【问题标题】：splitting non-obvious messy strings in python在python中拆分不明显的混乱字符串
【发布时间】：2019-02-28 10:25:10
【问题描述】：

我有这个字符串：

Model:                ARIMA                                       BIC:                 417.2273
Dependent Variable:   D.Sales of shampoo over a three year period Log-Likelihood:      -196.17
Date:                 2018-09-24 13:20                            Scale:               1.0000
No. Observations:     35                                          Method:              css-mle
Df Model:             6                                           Sample:              02-01-1901
Df Residuals:         29                                                               12-01-1903
Converged:            1.0000                                      S.D. of innovations: 64.241
No. Iterations:       19.0000                                     HQIC:                410.098
AIC:                  406.3399

我想把它编成字典。我已经使用了： split("\n") 我得到了

Model: ARIMA BIC: 417.2273
Dependent Variable: D.Sales of shampoo over a three year period Log-Likelihood: -196.17
Date: 2018-09-24 13:20 Scale: 1.0000
No. Observations: 35 Method: css-mle
Df Model: 6 Sample: 02-01-1901
Df Residuals: 29 12-01-1903
Converged: 1.0000 S.D. of innovations: 64.241
No. Iterations: 19.0000 HQIC: 410.098
AIC: 406.3399

但我没有看到将其放入字典的好方法。也许我遗漏了一些明显的东西？

另外，请注意“示例：”旁边的日期格式

我想要类似：{"Model": "ARIMA", "BIC": 417.2273, ...}

【问题讨论】：

你还没有显示结果字典应该是什么样子
您有关于如何导入字符串的选项吗？您可以查看解析固定宽度文件的示例here，这似乎是。
不，我不这么认为。归根结底，这是一个字符串解析问题。
第一行是否总是包含 Model 和 BIC 密钥？
您有所有可能的键的列表吗？（模型，Bic..）？ ':' 字符可以出现在 values 中吗？

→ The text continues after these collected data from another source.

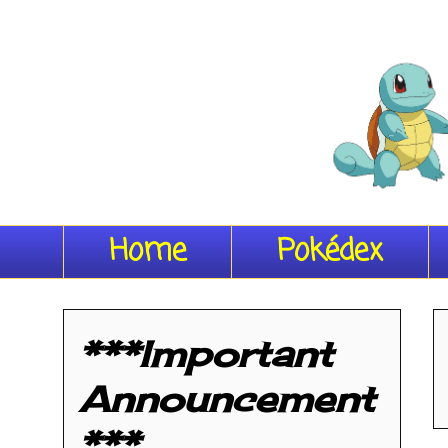
Home
Pokédex
***Important
Announcement
***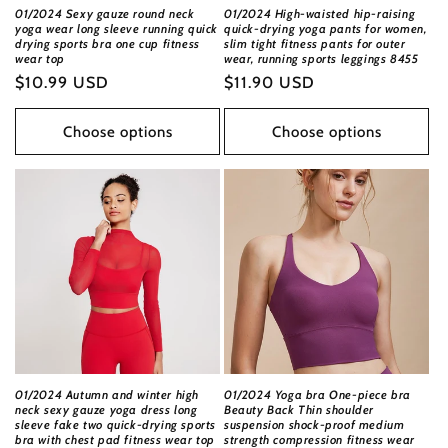
01/2024 Sexy gauze round neck
01/2024 High-waisted hip-raising
yoga wear long sleeve running quick
quick-drying yoga pants for women,
drying sports bra one cup fitness
slim tight fitness pants for outer
wear top
wear, running sports leggings 8455
Regular
$10.99 USD
Regular
$11.90 USD
price
price
Choose options
Choose options
01/2024 Autumn and winter high
01/2024 Yoga bra One-piece bra
neck sexy gauze yoga dress long
Beauty Back Thin shoulder
sleeve fake two quick-drying sports
suspension shock-proof medium
bra with chest pad fitness wear top
strength compression fitness wear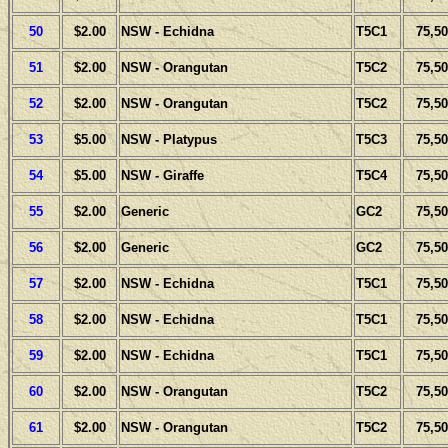
50
$2.00
NSW - Echidna
T5C1
75,50
51
$2.00
NSW - Orangutan
T5C2
75,50
52
$2.00
NSW - Orangutan
T5C2
75,50
53
$5.00
NSW - Platypus
T5C3
75,50
54
$5.00
NSW - Giraffe
T5C4
75,50
55
$2.00
Generic
GC2
75,50
56
$2.00
Generic
GC2
75,50
57
$2.00
NSW - Echidna
T5C1
75,50
58
$2.00
NSW - Echidna
T5C1
75,50
59
$2.00
NSW - Echidna
T5C1
75,50
60
$2.00
NSW - Orangutan
T5C2
75,50
61
$2.00
NSW - Orangutan
T5C2
75,50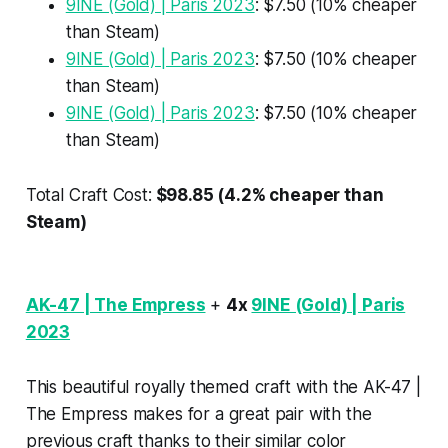
9INE (Gold) | Paris 2023
: $7.50 (10% cheaper
than Steam)
9INE (Gold) | Paris 2023
: $7.50 (10% cheaper
than Steam)
9INE (Gold) | Paris 2023
: $7.50 (10% cheaper
than Steam)
Total Craft Cost:
$98.85 (4.2% cheaper than
Steam)
AK-47 | The Empress
+
4x
9INE (Gold) | Paris
2023
This beautiful royally themed craft with the AK-47 |
The Empress makes for a great pair with the
previous craft thanks to their similar color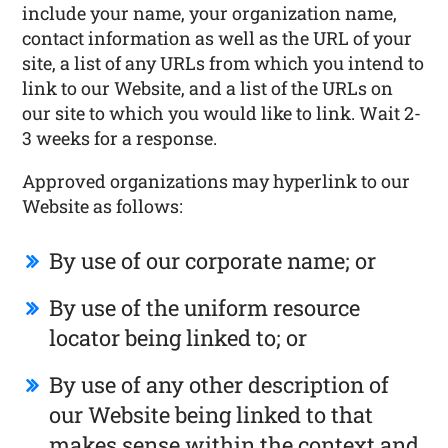
include your name, your organization name,
contact information as well as the URL of your
site, a list of any URLs from which you intend to
link to our Website, and a list of the URLs on
our site to which you would like to link. Wait 2-
3 weeks for a response.
Approved organizations may hyperlink to our
Website as follows:
By use of our corporate name; or
By use of the uniform resource
locator being linked to; or
By use of any other description of
our Website being linked to that
makes sense within the context and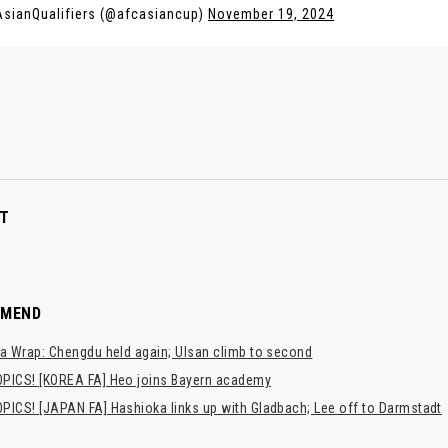
sianQualifiers (@afcasiancup)
November 19, 2024
T
MMEND
a Wrap: Chengdu held again; Ulsan climb to second
PICS! [KOREA FA] Heo joins Bayern academy
PICS! [JAPAN FA] Hashioka links up with Gladbach; Lee off to Darmstadt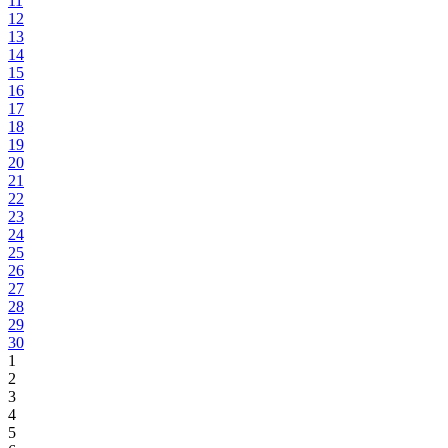
11
12
13
14
15
16
17
18
19
20
21
22
23
24
25
26
27
28
29
30
1
2
3
4
5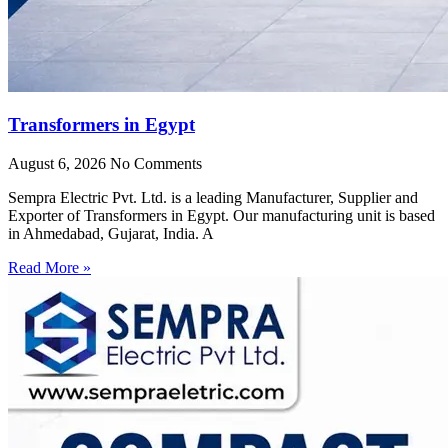
Transformers in Egypt
August 6, 2026
No Comments
Sempra Electric Pvt. Ltd. is a leading Manufacturer, Supplier and
Exporter of Transformers in Egypt. Our manufacturing unit is based
in Ahmedabad, Gujarat, India. A
Read More »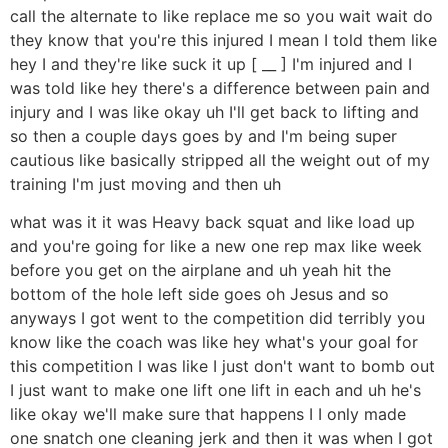
call the alternate to like replace me so you wait wait do
they know that you're this injured I mean I told them like
hey I and they're like suck it up [ __ ] I'm injured and I
was told like hey there's a difference between pain and
injury and I was like okay uh I'll get back to lifting and
so then a couple days goes by and I'm being super
cautious like basically stripped all the weight out of my
training I'm just moving and then uh
what was it it was Heavy back squat and like load up
and you're going for like a new one rep max like week
before you get on the airplane and uh yeah hit the
bottom of the hole left side goes oh Jesus and so
anyways I got went to the competition did terribly you
know like the coach was like hey what's your goal for
this competition I was like I just don't want to bomb out
I just want to make one lift one lift in each and uh he's
like okay we'll make sure that happens I I only made
one snatch one cleaning jerk and then it was when I got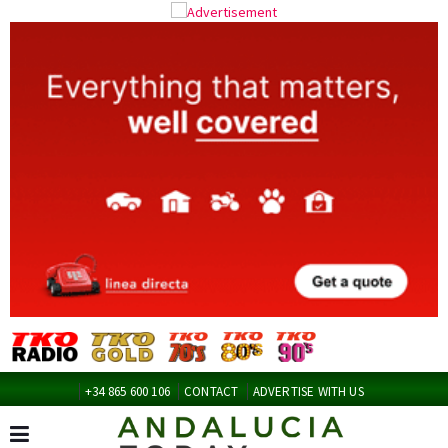
+34 865 600 106
CONTACT
ADVERTISE WITH US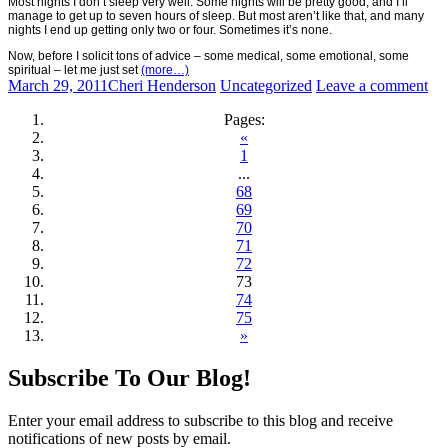
Most nights I don’t sleep very well. Some nights will be pretty good, and I’ll
manage to get up to seven hours of sleep. But most aren’t like that, and many
nights I end up getting only two or four. Sometimes it’s none.
Now, before I solicit tons of advice – some medical, some emotional, some
spiritual – let me just set
(more…)
March 29, 2011
Cheri Henderson
Uncategorized
Leave a comment
Pages:
«
1
...
68
69
70
71
72
73
74
75
»
Posts
←
→
Subscribe To Our Blog!
navigation
Enter your email address to subscribe to this blog and receive
notifications of new posts by email.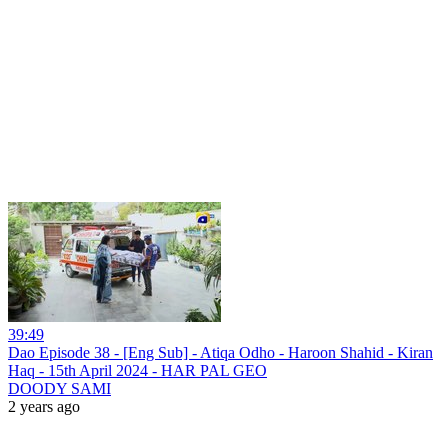
39:49
Dao Episode 38 - [Eng Sub] - Atiqa Odho - Haroon Shahid - Kiran
Haq - 15th April 2024 - HAR PAL GEO
DOODY SAMI
2 years ago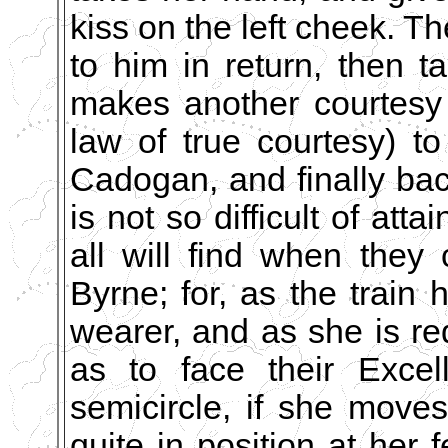
kiss on the left cheek. T
to him in return, then t
makes another courtesy 
law of true courtesy) t
Cadogan, and finally bac
is not so difficult of at
all will find when they
Byrne; for, as the train 
wearer, and as she is req
as to face their Excel
semicircle, if she moves 
quite in position at her f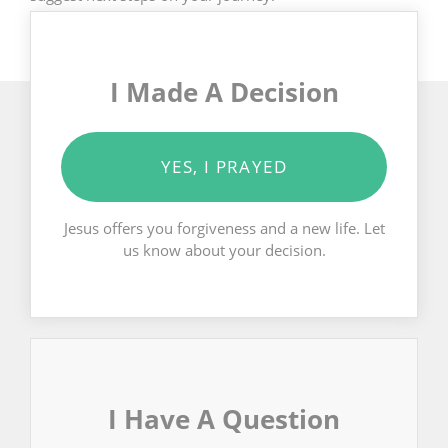
I Made A Decision
YES, I PRAYED
Jesus offers you forgiveness and a new life. Let
us know about your decision.
I Have A Question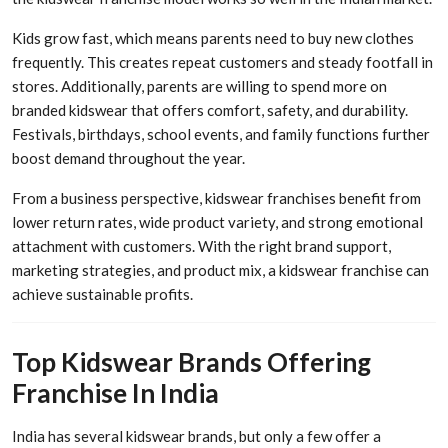
Kids grow fast, which means parents need to buy new clothes
frequently. This creates repeat customers and steady footfall in
stores. Additionally, parents are willing to spend more on
branded kidswear that offers comfort, safety, and durability.
Festivals, birthdays, school events, and family functions further
boost demand throughout the year.
From a business perspective, kidswear franchises benefit from
lower return rates, wide product variety, and strong emotional
attachment with customers. With the right brand support,
marketing strategies, and product mix, a kidswear franchise can
achieve sustainable profits.
Top Kidswear Brands Offering
Franchise In India
India has several kidswear brands, but only a few offer a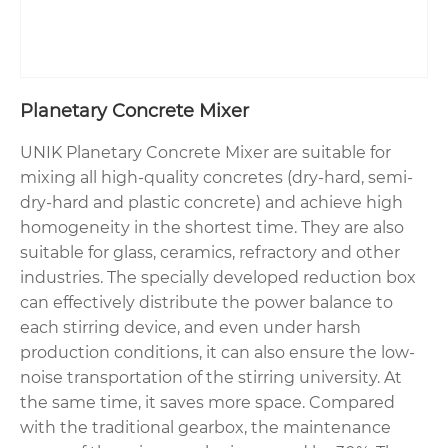
Planetary Concrete Mixer
UNIK Planetary Concrete Mixer are suitable for
mixing all high-quality concretes (dry-hard, semi-
dry-hard and plastic concrete) and achieve high
homogeneity in the shortest time. They are also
suitable for glass, ceramics, refractory and other
industries. The specially developed reduction box
can effectively distribute the power balance to
each stirring device, and even under harsh
production conditions, it can also ensure the low-
noise transportation of the stirring university. At
the same time, it saves more space. Compared
with the traditional gearbox, the maintenance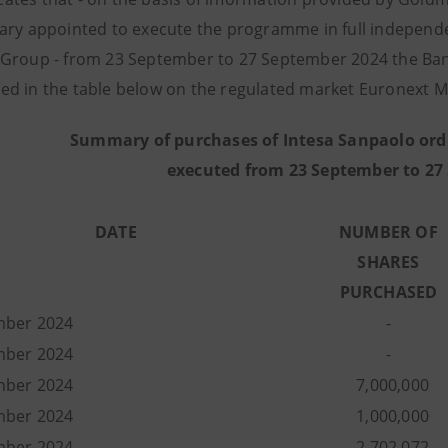
ary appointed to execute the programme in full independe
Group - from 23 September to 27 September 2024 the Ban
d in the table below on the regulated market Euronext Mi
Summary of purchases of Intesa Sanpaolo ord
executed from 23 September to 27
DATE
NUMBER OF
SHARES
PURCHASED
mber 2024
-
mber 2024
-
mber 2024
7,000,000
mber 2024
1,000,000
mber 2024
2,702,072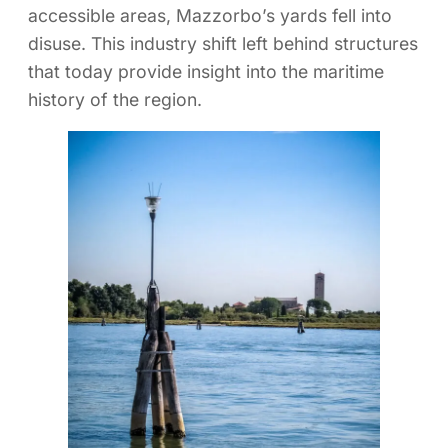
accessible areas, Mazzorbo’s yards fell into
disuse. This industry shift left behind structures
that today provide insight into the maritime
history of the region.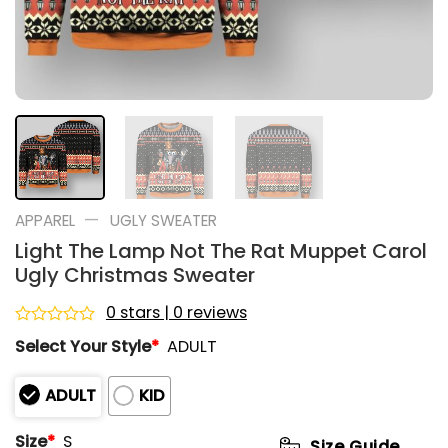
—
APPAREL
UGLY SWEATER
Light The Lamp Not The Rat Muppet Carol
Ugly Christmas Sweater
0 stars | 0 reviews
Rated
Select Your Style
*
ADULT
0
out
of
ADULT
KID
5
Size
*
S
Size Guide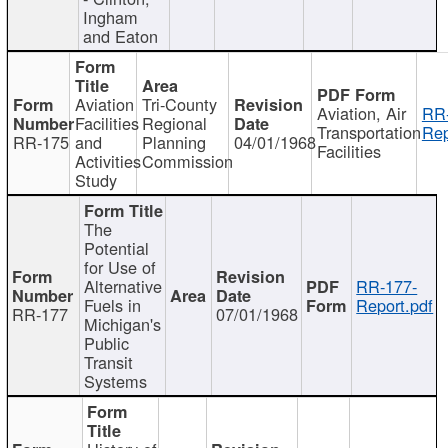
Ingham
and Eaton
Aviation
Tri-County
Aviation, Air
RR
Facilities
Regional
Transportation
Rep
RR-175
and
Planning
04/01/1968
Facilities
Activities
Commission
Study
The
Potential
for Use of
Alternative
RR-177-
Fuels in
Report.pdf
RR-177
07/01/1968
Michigan's
Public
Transit
Systems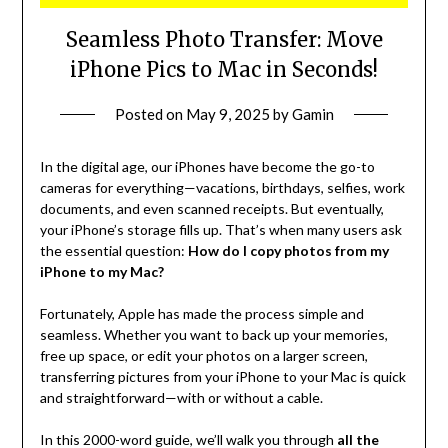
Seamless Photo Transfer: Move
iPhone Pics to Mac in Seconds!
Posted on
May 9, 2025
by
Gamin
In the digital age, our iPhones have become the go-to
cameras for everything—vacations, birthdays, selfies, work
documents, and even scanned receipts. But eventually,
your iPhone’s storage fills up. That’s when many users ask
the essential question:
How do I copy photos from my
iPhone to my Mac?
Fortunately, Apple has made the process simple and
seamless. Whether you want to back up your memories,
free up space, or edit your photos on a larger screen,
transferring pictures from your iPhone to your Mac is quick
and straightforward—with or without a cable.
In this 2000-word guide, we’ll walk you through
all the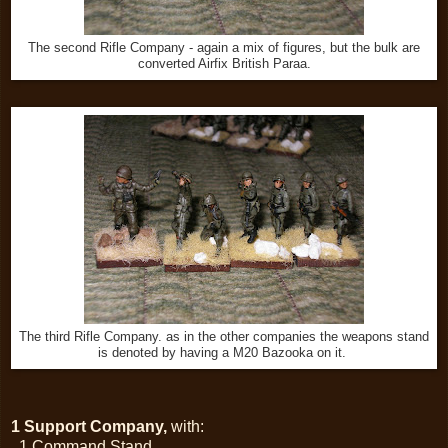
The second Rifle Company - again a mix of figures, but the bulk are
converted Airfix British Paraa.
The third Rifle Company. as in the other companies the weapons stand
is denoted by having a M20 Bazooka on it.
1 Support Company,
with:
1 Command Stand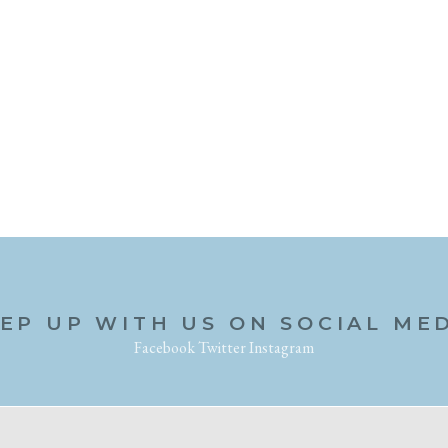
EP UP WITH US ON SOCIAL ME
Facebook
Twitter
Instagram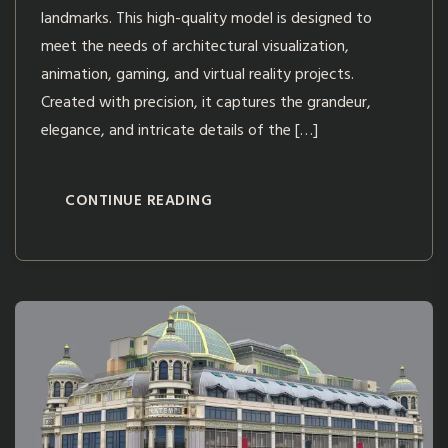
landmarks. This high-quality model is designed to
meet the needs of architectural visualization,
animation, gaming, and virtual reality projects.
Created with precision, it captures the grandeur,
elegance, and intricate details of the […]
CONTINUE READING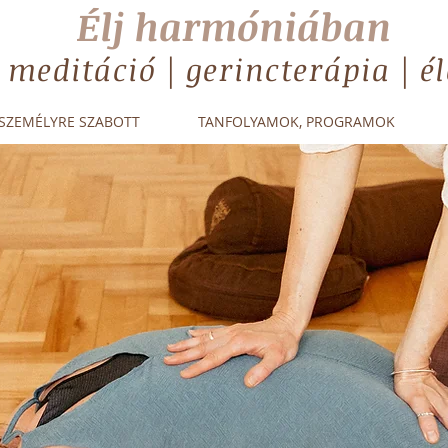
Élj harmóniában
| meditáció | gerincterápia | 
SZEMÉLYRE SZABOTT
TANFOLYAMOK, PROGRAMOK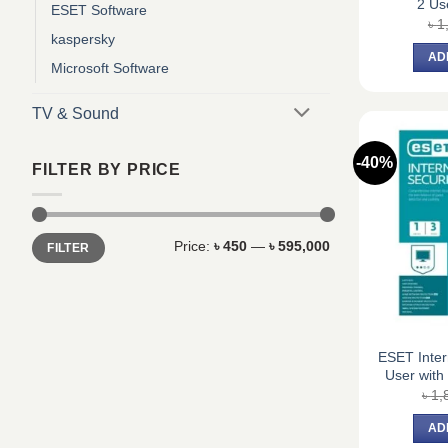
2 Us
ESET Software
৳
1
kaspersky
AD
Microsoft Software
TV & Sound
-40%
FILTER BY PRICE
Min
Max
Price:
৳ 450
—
৳ 595,000
FILTER
price
price
ESET Inter
User with
৳
1,
AD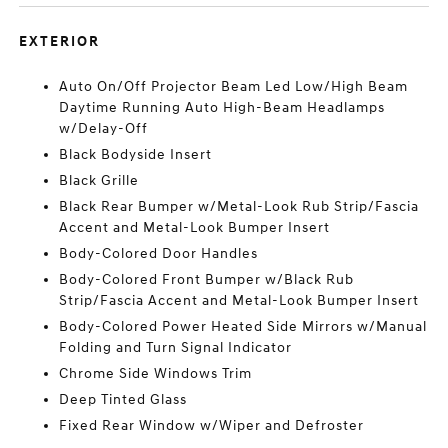
EXTERIOR
Auto On/Off Projector Beam Led Low/High Beam
Daytime Running Auto High-Beam Headlamps
w/Delay-Off
Black Bodyside Insert
Black Grille
Black Rear Bumper w/Metal-Look Rub Strip/Fascia
Accent and Metal-Look Bumper Insert
Body-Colored Door Handles
Body-Colored Front Bumper w/Black Rub
Strip/Fascia Accent and Metal-Look Bumper Insert
Body-Colored Power Heated Side Mirrors w/Manual
Folding and Turn Signal Indicator
Chrome Side Windows Trim
Deep Tinted Glass
Fixed Rear Window w/Wiper and Defroster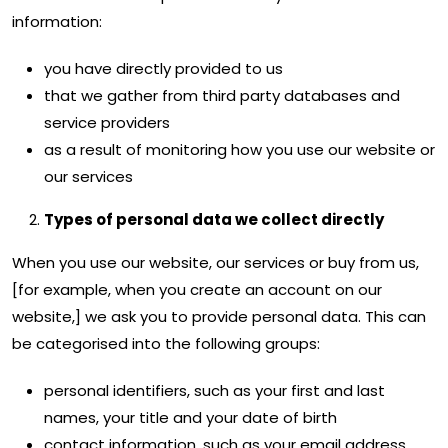
information:
you have directly provided to us
that we gather from third party databases and
service providers
as a result of monitoring how you use our website or
our services
Types of personal data we collect directly
When you use our website, our services or buy from us,
[for example, when you create an account on our
website,] we ask you to provide personal data. This can
be categorised into the following groups:
personal identifiers, such as your first and last
names, your title and your date of birth
contact information, such as your email address,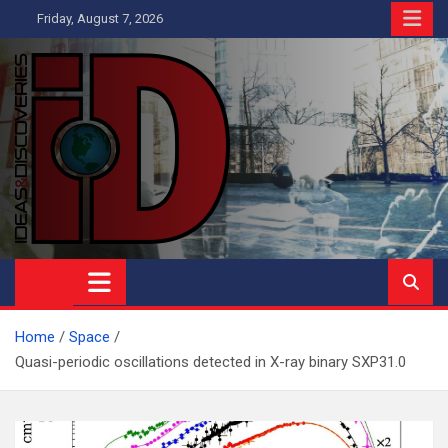
Skip
Friday, August 7, 2026
to
content
Ideas and Discoveries
IS A MAGAZINE COVERING SCIENCE, WITH A HEAVY INTEREST
IN SOCIAL SCIENCE
Home
Space
Quasi-periodic oscillations detected in X-ray binary SXP31.0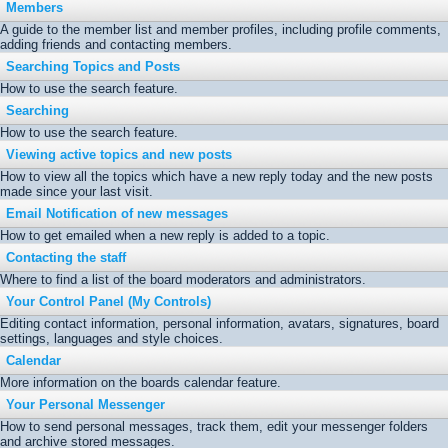
Members
A guide to the member list and member profiles, including profile comments,
adding friends and contacting members.
Searching Topics and Posts
How to use the search feature.
Searching
How to use the search feature.
Viewing active topics and new posts
How to view all the topics which have a new reply today and the new posts
made since your last visit.
Email Notification of new messages
How to get emailed when a new reply is added to a topic.
Contacting the staff
Where to find a list of the board moderators and administrators.
Your Control Panel (My Controls)
Editing contact information, personal information, avatars, signatures, board
settings, languages and style choices.
Calendar
More information on the boards calendar feature.
Your Personal Messenger
How to send personal messages, track them, edit your messenger folders
and archive stored messages.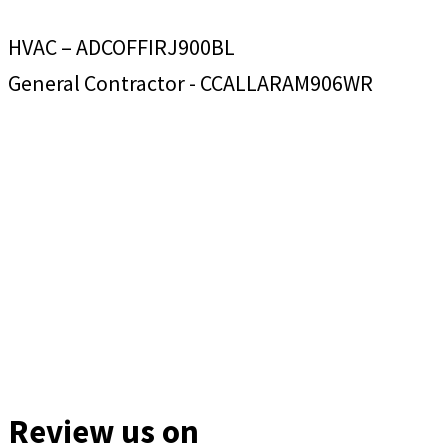
HVAC – ADCOFFIRJ900BL
General Contractor - CCALLARAM906WR
Review us on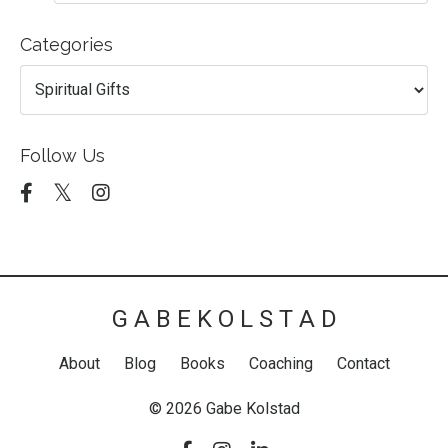
Categories
Follow Us
G A B E K O L S T A D
About
Blog
Books
Coaching
Contact
© 2026 Gabe Kolstad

标签： python string python-3.x split

【解决方案1】：

主要问题是有几列并排。由于键和值都包含空格，因此您不能对其进行拆分。相反，您必须先分离列，然后解析数据。

如果列的长度未知

使用第一行来标识列的长度。将列分开后，您可以轻松地在冒号处分隔键和值。

如果键的位置是稳定的，你可以利用第一行只有键没有空格。

lines = input_string.splitlines()
key_values = lines[0].split()  # split first line into keys and values
column_keys = key_values[::2]  # extract the keys by taking every second element
column_starts = [lines[0].find(key) for key in column_keys]  # index of each key

一旦你在这一点上，就好像列的长度是已知的一样继续。

如果列的长度已知

在它们的起始索引上分隔列。

column_ends = column_starts[1:] + [None]
# separate all key: value lines
key_values = [
    line[start:end]
    # ordering is important - need to parse column-first for the next step
    for start, end in zip(column_starts, column_ends)
    for line in lines
]

由于Sample 使用多行值，我们不能从冒号上的值中巧妙地拆分键。相反，我们必须跟踪先前看到的键以将其插入到无键值中。

data = {}
for line in key_values:
    if not line:
        continue
    # check if there is a key at the start of the line
    if line[0] != ' ':
        # insert key/value pairs
        key, value = line.split(':', 1)
        data[key.strip()] = value.strip()
    else:
        # append dangling values
        value = line
        data[key.strip()] += '\n' + value.strip()

这给了你一个键：字符串的值字典：

{'Model': 'ARIMA',
 'Dependent Variable': 'D.Sales of shampoo over a three year period',
 'Date': '2018-09-24 13:20',
 'No. Observations': '35',
 'Df Model': '6',
 'Df Residuals': '29',
 'Converged': '1.0000',
 'No. Iterations': '19.0000',
 'AIC': '406.3399',
 'BIC': '417.2273',
 'Log-Likelihood': '-196.17',
 'Scale': '1.0000',
 'Method': 'css-mle',
 'Sample': '02-01-1901\n12-01-1903',
 'S.D. of innovations': '64.241',
 'HQIC': '410.098'}

如果您需要将值转换为非字符串，我建议显式转换每个字段。您可以为每个键使用调度表来定义转换。

import time

converters = {
 'Model': str, 'Dependent Variable': str,
 'Date': lambda field: time.strptime(field, '%Y-%m-%d %H:%M'),
 'No. Observations': int, 'Df Model': int, 'Df Residuals': int,
 'Converged': float, 'No. Iterations': float, 'AIC': float,
 'BIC': float, 'Log-Likelihood': float, 'Scale': float,
 'Method': str, 'Sample': str, 'S.D. of innovations': float,
 'HQIC': float
}
converted_data = {key: converters[key](data[key]) for key in data}

【讨论】：